Buffering via inventories and payables
Beneath the surface, Xiaomi has materially increased its raw‑material stocks and stretched trade payables — classic cycle‑hedging moves. Raw‑material inventory rose to 23.97 billion yuan (239.7亿元), up 67.4% from a year earlier, while trade payables aged under three months jumped from about 68.06 billion yuan (680.6亿元) to roughly 93.54 billion yuan (935.4亿元). Fourth‑quarter operating profit already slipped nearly 30% to 6.229 billion yuan (62.29亿元). It has been reported that Lei Jun once argued Xiaomi’s chip sourcing was an advantage — reportedly calling the company the world’s sixth‑largest chip buyer — which would help explain why Xiaomi could front‑load procurement. But the company hasn’t disclosed the precise make‑up of the added inventory, so observers can’t confirm how much is memory versus other components.

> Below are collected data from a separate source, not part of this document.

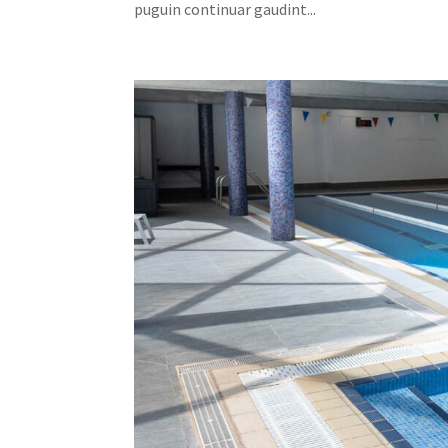
puguin continuar gaudint...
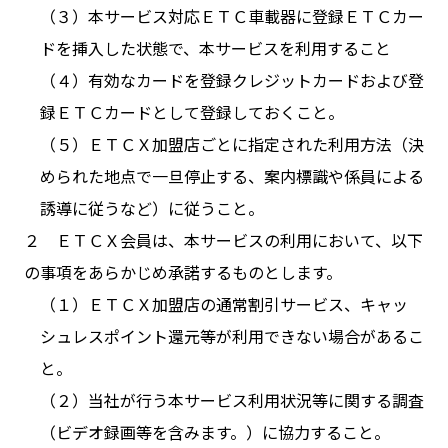
（３）本サービス対応ＥＴＣ車載器に登録ＥＴＣカー
ドを挿入した状態で、本サービスを利用すること
（４）有効なカードを登録クレジットカードおよび登
録ＥＴＣカードとして登録しておくこと。
（５）ＥＴＣＸ加盟店ごとに指定された利用方法（決
められた地点で一旦停止する、案内標識や係員による
誘導に従うなど）に従うこと。
２ ＥＴＣＸ会員は、本サービスの利用において、以下
の事項をあらかじめ承諾するものとします。
（１）ＥＴＣＸ加盟店の通常割引サービス、キャッ
シュレスポイント還元等が利用できない場合があるこ
と。
（２）当社が行う本サービス利用状況等に関する調査
（ビデオ録画等を含みます。）に協力すること。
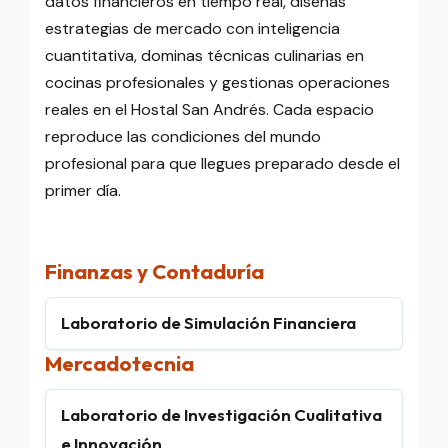
datos financieros en tiempo real, diseñas
estrategias de mercado con inteligencia
cuantitativa, dominas técnicas culinarias en
cocinas profesionales y gestionas operaciones
reales en el Hostal San Andrés. Cada espacio
reproduce las condiciones del mundo
profesional para que llegues preparado desde el
primer día.
Finanzas y Contaduría
Laboratorio de Simulación Financiera
Mercadotecnia
Laboratorio de Investigación Cualitativa
e Innovación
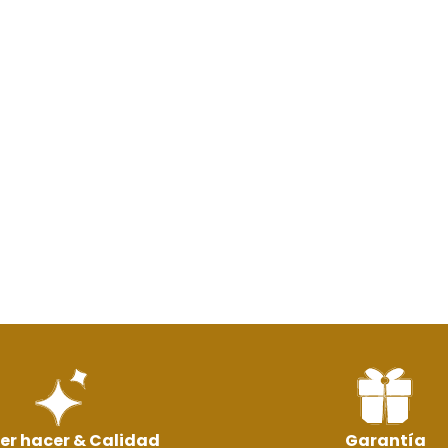
er hacer & Calidad
Garantía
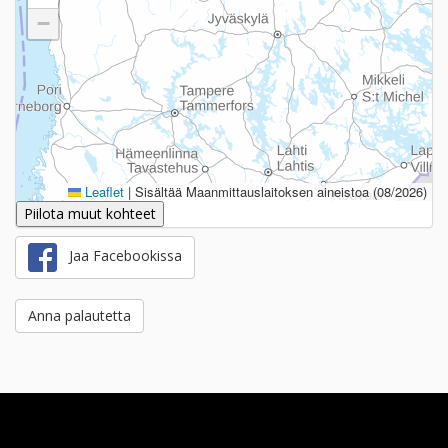
−
Leaflet
|
Sisältää Maanmittauslaitoksen aineistoa (08/2026)
Piilota muut kohteet
Jaa Facebookissa
Anna palautetta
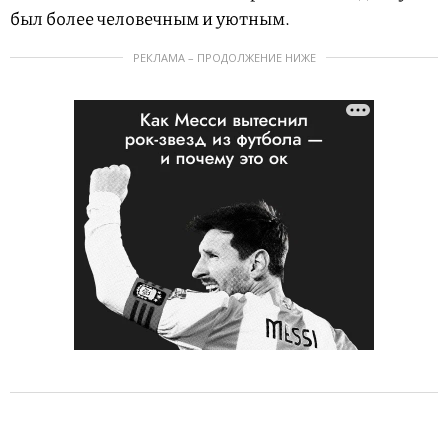
был более человечным и уютным.
РЕКЛАМА – ПРОДОЛЖЕНИЕ НИЖЕ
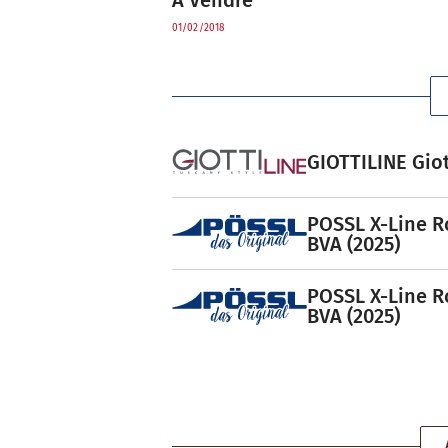
À Vendre
01/02/2018
GIOTTILINE Giot
POSSL X-Line R
BVA (2025)
POSSL X-Line R
BVA (2025)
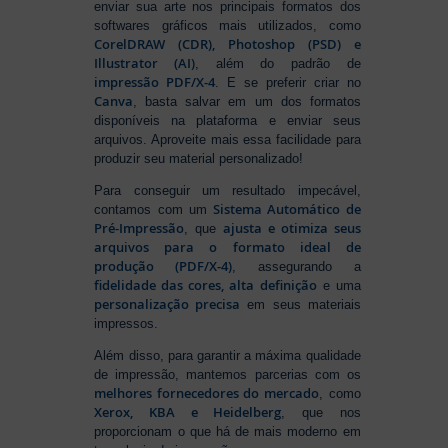
enviar sua arte nos principais formatos dos
softwares gráficos mais utilizados, como
CorelDRAW (CDR), Photoshop (PSD) e
Illustrator (AI)
, além do padrão de
impressão PDF/X-4
. E se preferir criar no
Canva
, basta salvar em um dos formatos
disponíveis na plataforma e enviar seus
arquivos. Aproveite mais essa facilidade para
produzir seu material personalizado!
Para conseguir um resultado impecável,
Sistema Automático de
contamos com um
Pré-Impressão
ajusta e otimiza seus
, que
arquivos para o formato ideal de
produção (PDF/X-4)
, assegurando a
fidelidade das cores, alta definição
e uma
personalização precisa
em seus materiais
impressos.
Além disso, para garantir a máxima qualidade
de impressão, mantemos parcerias com os
melhores fornecedores do mercado
, como
Xerox, KBA e Heidelberg
, que nos
proporcionam o que há de mais moderno em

Market context and the limits of smoothing
The industry backdrop matters. Western export controls and the global rush to AI infrastructure have pushed much memory capacity into data‑centre channels, tightening supply for phones, IoT and PCs and lifting prices. Other Chinese handset makers — OPPO (欧珀), vivo (vivo/维沃), Honor (荣耀) — and even Samsung have begun passing costs to consumers with price adjustments across mainstream lines. That leaves vendors with three choices: force price increases onto buyers, keep buying ahead and hope inventories cover the gap, or accept margin erosion to retain share. Xiaomi looks to have leaned on the middle option — and perhaps some of the third — buying time with supply‑chain muscle. But old inventory runs out and payables must be settled. It has been reported that some analysts expect memory‑driven pressure to show up more clearly in 2026.
The test for Lei Jun: can consumers pay more?
The real test for Lei Jun is whether Xiaomi can translate its “high‑end” narrative into genuine pricing power. Xiaomi defines 3,000 yuan and up as high end, and that segment’s share rose to a record. Yet average selling price barely moved. If most volumes still come from low‑end models, inventory buffering only postpones pain. Xiaomi may be better prepared than many rivals — deeper pockets, stronger procurement — but buffering is not a cure. In a market where component costs are being reshaped by geopolitics and AI demand, can Xiaomi convince consumers to pay more before the next inventories run dry? If not, this quarter’s stability will look like a temporary reprieve rather than a durable victory.